Exercise instructions:
Reproduce exactly the lines from the one containing "Mẫu kệ trưng bày Chén bát đĩa" through the last line of the records below, both included, and nothing else.
<<<<
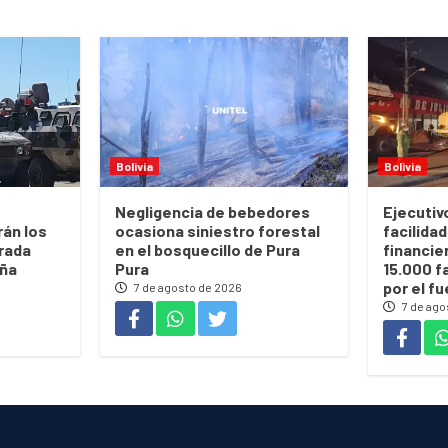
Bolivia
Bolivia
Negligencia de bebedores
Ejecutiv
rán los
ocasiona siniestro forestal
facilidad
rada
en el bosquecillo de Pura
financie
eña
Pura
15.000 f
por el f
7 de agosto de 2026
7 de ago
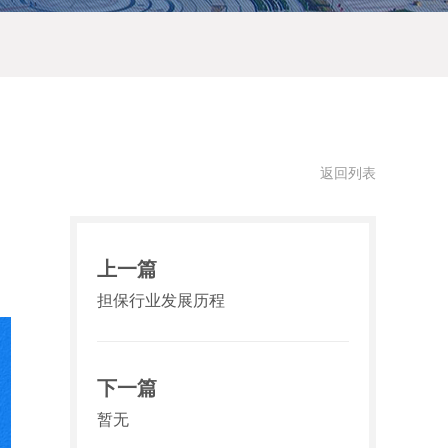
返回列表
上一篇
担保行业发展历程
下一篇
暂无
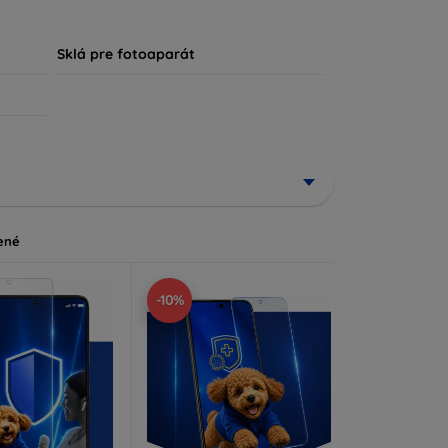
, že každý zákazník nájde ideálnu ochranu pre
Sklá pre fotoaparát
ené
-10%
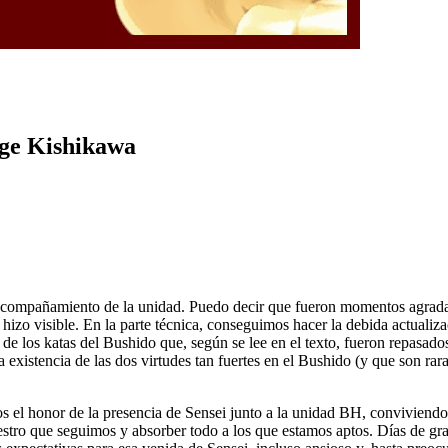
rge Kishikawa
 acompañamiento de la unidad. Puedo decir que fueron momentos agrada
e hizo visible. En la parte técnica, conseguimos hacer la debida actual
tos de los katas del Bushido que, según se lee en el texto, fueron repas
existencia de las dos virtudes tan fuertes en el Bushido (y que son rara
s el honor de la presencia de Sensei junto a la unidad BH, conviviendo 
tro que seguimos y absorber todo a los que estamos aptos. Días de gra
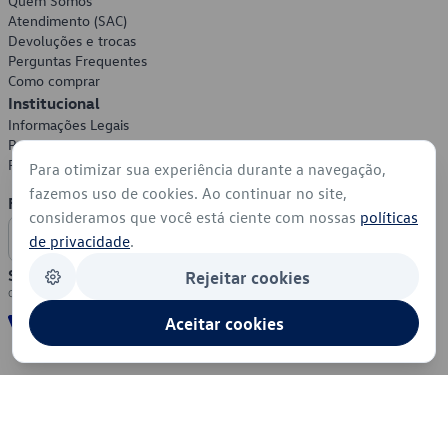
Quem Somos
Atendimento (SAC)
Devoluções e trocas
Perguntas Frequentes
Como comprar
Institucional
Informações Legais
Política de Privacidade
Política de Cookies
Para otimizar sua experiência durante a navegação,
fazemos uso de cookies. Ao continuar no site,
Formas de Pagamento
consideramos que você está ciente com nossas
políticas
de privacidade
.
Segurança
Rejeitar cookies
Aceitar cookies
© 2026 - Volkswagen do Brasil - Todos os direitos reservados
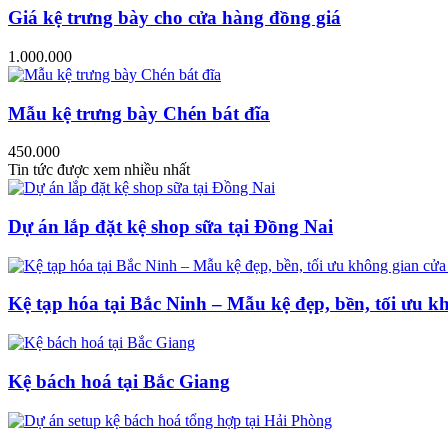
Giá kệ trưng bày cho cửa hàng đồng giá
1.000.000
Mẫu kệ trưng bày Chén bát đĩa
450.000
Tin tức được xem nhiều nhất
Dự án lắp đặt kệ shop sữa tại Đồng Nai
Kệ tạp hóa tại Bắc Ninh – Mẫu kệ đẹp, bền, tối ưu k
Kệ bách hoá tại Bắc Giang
>>>>
Expected answer:
Mẫu kệ trưng bày Chén bát đĩa
450.000
Tin tức được xem nhiều nhất
Dự án lắp đặt kệ shop sữa tại Đồng Nai
Kệ tạp hóa tại Bắc Ninh – Mẫu kệ đẹp, bền, tối ưu k
Kệ bách hoá tại Bắc Giang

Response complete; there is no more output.